WASHINGTON (TIP): Tiger Woods reaches his 40th birthday on Wednesday, still recovering from a third back operation with no timetable for another golf comeback and reflective comments about ending his epic career.
Former world number one Woods has 14 major titles, four shy of the all-time record set by Jack Nicklaus, and 79 PGA victories, three off the career best held by Sam Snead.
But to become lost in the numbers is to miss the point of what Woods has meant to golf, a unique talent who in his moment might just have been the world’s greatest sport star, the first black man to win a major golf crown sparking “Tiger-mania” and generating a curiosity from fans beyond golf long after his greatest days were behind him.
There’s an old saying that life begins at 40. Time to set aside childish dreams, like matching a boyhood idol, and lift up your children as you revel in what you have achieved.
But Woods said last week he feels at times like a teen and at others far beyond his years due to injuries.
“Mentally, people who know me know I’m like a five-year-old. Physically, sometimes I feel old and sometimes I feel like a teenager,” Woods said.
“I don’t like the polar opposites of the two. I’d like to be somewhere in the middle where I feel 40.”

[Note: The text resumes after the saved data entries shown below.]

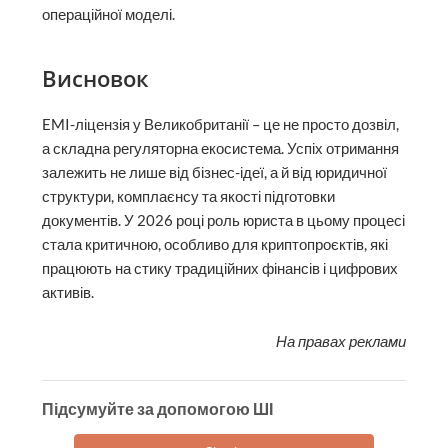
операційної моделі.
Висновок
EMI-ліцензія у Великобританії – це не просто дозвіл,
а складна регуляторна екосистема. Успіх отримання
залежить не лише від бізнес-ідеї, а й від юридичної
структури, комплаєнсу та якості підготовки
документів. У 2026 році роль юриста в цьому процесі
стала критичною, особливо для криптопроєктів, які
працюють на стику традиційних фінансів і цифрових
активів.
На правах реклами
Підсумуйте за допомогою ШІ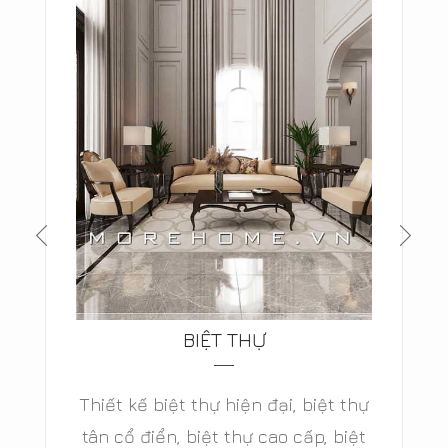
BIỆT THỰ
Thiết kế biệt thự hiện đại, biệt thự
tân cổ điển, biệt thự cao cấp, biệt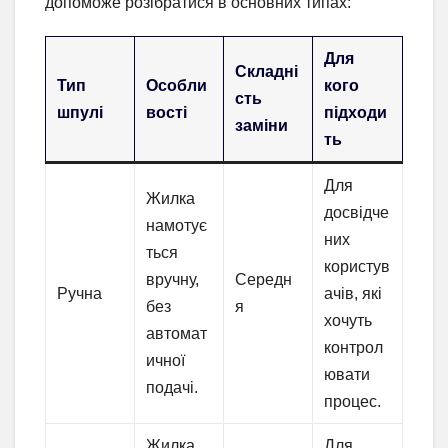
допоможе розібратися в основних типах:
Для
Складні
Тип
Особли
кого
сть
шпулі
вості
підходи
заміни
ть
Для
Жилка
досвідче
намотує
них
ться
користув
вручну,
Середн
Ручна
ачів, які
без
я
хочуть
автомат
контрол
ичної
ювати
подачі.
процес.
Жилка
Для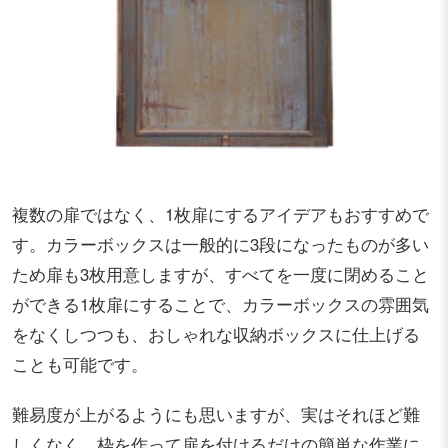
複数の扉ではなく、1枚扉にするアイデアもおすすめで
す。カラーボックスは一般的に3段になったものが多い
ため扉も3枚用意しますが、すべてを一度に閉めること
ができる1枚扉にすることで、カラーボックスの雰囲気
をなくしつつも、おしゃれな収納ボックスに仕上げる
ことも可能です。
難易度が上がるようにも思いますが、実はそれほど難
しくなく、枠を作って扉を付けるだけの簡単な作業に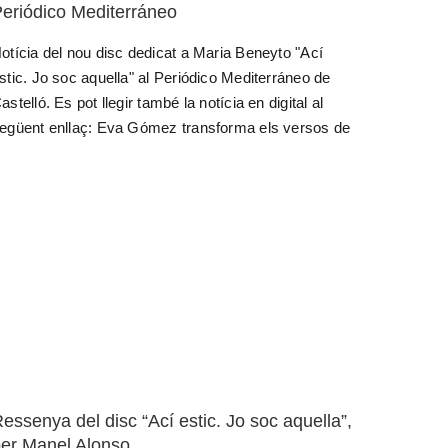
eriódico Mediterráneo
otícia del nou disc dedicat a Maria Beneyto "Ací
stic. Jo soc aquella" al Periódico Mediterráneo de
astelló. Es pot llegir també la notícia en digital al
egüent enllaç: Eva Gómez transforma els versos de
essenya del disc “Ací estic. Jo soc aquella”,
er Manel Alonso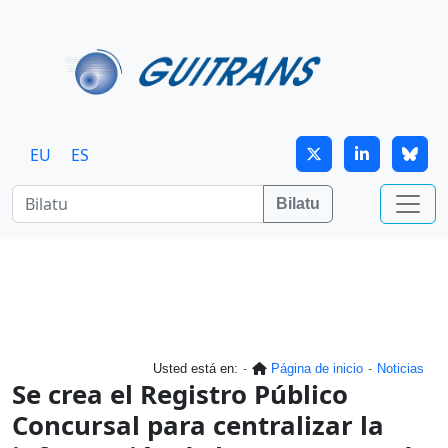
Skip to main content
EU
ES
Bilatu
Usted está en:
Página de inicio
Noticias
Se crea el Registro Público
Concursal para centralizar la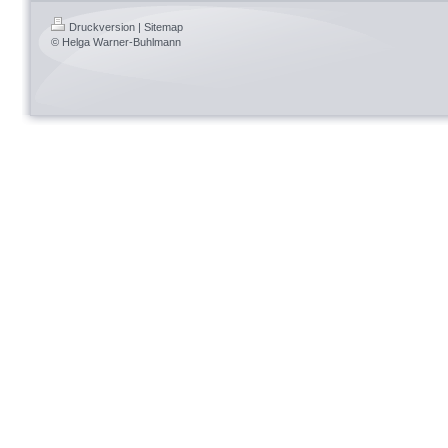
Druckversion
|
Sitemap
© Helga Warner-Buhlmann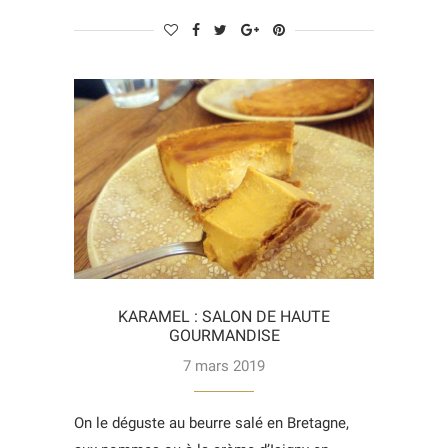
KARAMEL : SALON DE HAUTE
GOURMANDISE
7 mars 2019
On le déguste au beurre salé en Bretagne,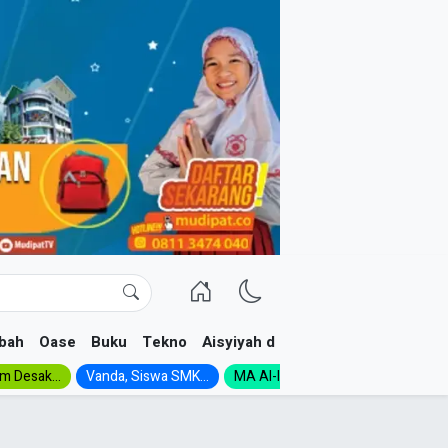
bah
Oase
Buku
Tekno
Aisyiyah dan NA
im Desak...
Vanda, Siswa SMK...
MA Al-Ishlah Gelar...
Muktamar A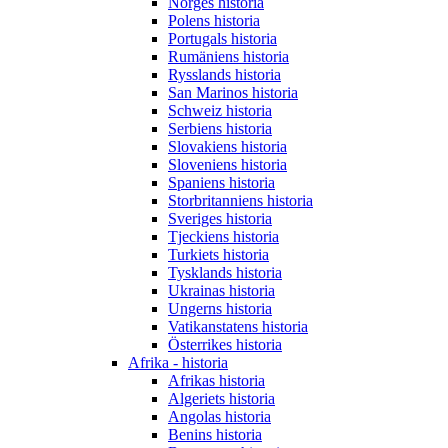
Norges historia
Polens historia
Portugals historia
Rumäniens historia
Rysslands historia
San Marinos historia
Schweiz historia
Serbiens historia
Slovakiens historia
Sloveniens historia
Spaniens historia
Storbritanniens historia
Sveriges historia
Tjeckiens historia
Turkiets historia
Tysklands historia
Ukrainas historia
Ungerns historia
Vatikanstatens historia
Österrikes historia
Afrika - historia
Afrikas historia
Algeriets historia
Angolas historia
Benins historia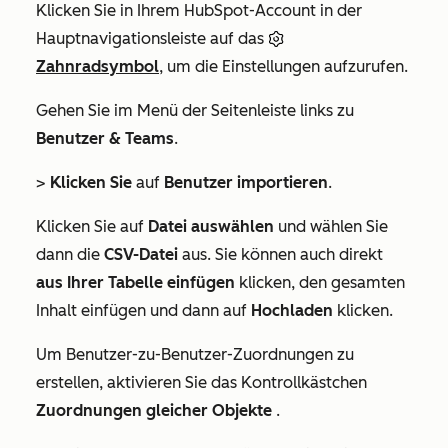
Klicken Sie in Ihrem HubSpot-Account in der
Hauptnavigationsleiste auf das
Zahnradsymbol
, um die Einstellungen aufzurufen.
Gehen Sie im Menü der Seitenleiste links zu
Benutzer & Teams
.
>
Klicken Sie
auf
Benutzer importieren
.
Klicken Sie auf
Datei auswählen
und wählen Sie
dann die
CSV-Datei
aus. Sie können auch direkt
aus Ihrer Tabelle einfügen
klicken, den gesamten
Inhalt einfügen und dann auf
Hochladen
klicken.
Um Benutzer-zu-Benutzer-Zuordnungen zu
erstellen, aktivieren Sie das Kontrollkästchen
Zuordnungen gleicher Objekte
.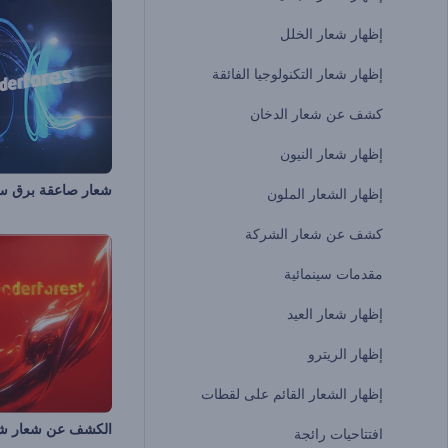
إظهار شعار الخلل
إظهار شعار التكنولوجيا الفائقة
كشف عن شعار الدخان
إظهار شعار النيون
شعار صاعقة برق س
إظهار الشعار الملون
كشف عن شعار الشركة
مقدمات سينمائية
إظهار شعار العيد
إظهار الريترو
إظهار الشعار القائم على لقطات
افتتاحيات رائجة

Woods has not won a major title since the 2008 US Open, in which he limped through a playoff on a broken leg to beat Rocco Mediate.
He has been through four knee surgeries, three back operations and a messy sex scandal. Once-mighty shots might only be memories. Forget record runs. Just playing, let alone winning any event, seems a distant goal now.
“There’s really nothing I can look forward to, nothing I can build towards,” Woods said at his foundation’s Hero World Challenge event earlier this month. “Where is the light at the end of the tunnel? I don’t know.